Revenue per Boe (including commodity derivative settlements)   $ 32.79     $ 51.81     $ 34.51     $ 54.04  
                                 
Revenue   $ 71,026     $ 35,390     $ 136,252     $ 54,392  
Commodity derivative settlements     1,656       20,544       1,406       48,292  
Revenue, including derivative settlements     72,682       55,934       137,658       102,684  
                                 
Operating expenses:                                
Lease operating expense   $ 19,890     $ 15,689     $ 38,246     $ 29,506  
Production and ad valorem taxes     6,331       4,248       12,934       7,390  
Depletion, depreciation, amortization and  asset retirement obligation accretion     22,333       10,865       38,368       21,226  
Impairment of proved oil and gas properties                       58,000  
General and administrative expense     9,472       7,530       19,887       16,498  
Cash-settled incentive awards     (1,413 )     1,435       4,014       2,233  
                                 
Net income (loss)   $ 13,228     $ (36,906 )   $ 14,701     $ (122,218 )
                                 
Adjusted EBITDA   $ 32,442     $ 28,362     $ 61,360     $ 51,515  
                                 

Adjusted EBITDA (a non-GAAP measure):  During the second quarter of 2017, Resolute generated $32.4 million of Adjusted EBITDA, or $14.64 per Boe, a fourteen percent increase from the prior year period, during which Resolute generated $28.4 million of Adjusted EBITDA, or $26.27 per Boe.  The increase in Adjusted EBITDA was the result of increased revenue due to increased production, partially offset by decreased commodity derivative settlements and an increase in cash-settled incentive awards paid as compared to the prior period.

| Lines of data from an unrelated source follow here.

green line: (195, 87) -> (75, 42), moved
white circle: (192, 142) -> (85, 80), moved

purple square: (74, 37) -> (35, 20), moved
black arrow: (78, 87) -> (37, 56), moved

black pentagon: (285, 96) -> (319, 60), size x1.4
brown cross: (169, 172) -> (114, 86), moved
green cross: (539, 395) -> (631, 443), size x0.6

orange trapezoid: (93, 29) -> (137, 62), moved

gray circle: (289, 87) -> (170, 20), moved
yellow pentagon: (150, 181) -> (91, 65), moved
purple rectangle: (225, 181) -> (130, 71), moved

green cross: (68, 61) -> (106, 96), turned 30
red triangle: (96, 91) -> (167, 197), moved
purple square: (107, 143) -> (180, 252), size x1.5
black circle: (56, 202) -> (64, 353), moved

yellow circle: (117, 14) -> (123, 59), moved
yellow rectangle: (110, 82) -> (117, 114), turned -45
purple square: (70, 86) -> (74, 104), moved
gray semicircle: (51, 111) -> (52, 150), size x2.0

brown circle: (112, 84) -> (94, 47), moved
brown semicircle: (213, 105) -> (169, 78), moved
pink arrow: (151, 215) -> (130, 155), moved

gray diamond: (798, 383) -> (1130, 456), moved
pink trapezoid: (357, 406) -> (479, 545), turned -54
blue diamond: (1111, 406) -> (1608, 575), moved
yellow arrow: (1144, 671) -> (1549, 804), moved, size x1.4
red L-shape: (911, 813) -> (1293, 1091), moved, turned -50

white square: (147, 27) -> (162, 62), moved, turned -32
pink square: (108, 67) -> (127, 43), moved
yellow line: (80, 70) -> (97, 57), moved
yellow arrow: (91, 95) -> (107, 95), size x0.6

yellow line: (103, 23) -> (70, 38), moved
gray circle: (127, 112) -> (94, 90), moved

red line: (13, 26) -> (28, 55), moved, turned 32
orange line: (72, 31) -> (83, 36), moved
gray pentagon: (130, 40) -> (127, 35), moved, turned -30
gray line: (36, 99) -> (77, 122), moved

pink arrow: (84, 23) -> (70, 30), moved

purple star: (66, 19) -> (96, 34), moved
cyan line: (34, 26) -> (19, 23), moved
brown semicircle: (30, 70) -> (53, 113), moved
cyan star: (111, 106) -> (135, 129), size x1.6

During the first six months of 2017, Resolute generated $61.4 million of Adjusted EBITDA, or $15.38 per Boe, a nineteen percent increase from the prior period, during which Resolute generated $51.5 million of Adjusted EBITDA, or $27.11 per Boe.  The increase in Adjusted EBITDA resulted primarily from the reasons noted above as well as increased revenue from increased commodity pricing as compared to the 2016 period.

Production:  Production for the quarter ended June 30, 2017, increased 105 percent to 2,216 MBoe, or 24,355 Boe per day, as compared to 1,080 MBoe, or 11,865 Boe per day, during the second quarter of 2016.  During the first half of 2017, production increased 110 percent to 3,989 MBoe, or 22,041 Boe per day, from 1,900 MBoe, or 10,441 Boe per day, during the first half of 2016.  The increases from the comparable prior year periods were attributable to positive results from the 2017 drilling and completion program in the Permian Basin.   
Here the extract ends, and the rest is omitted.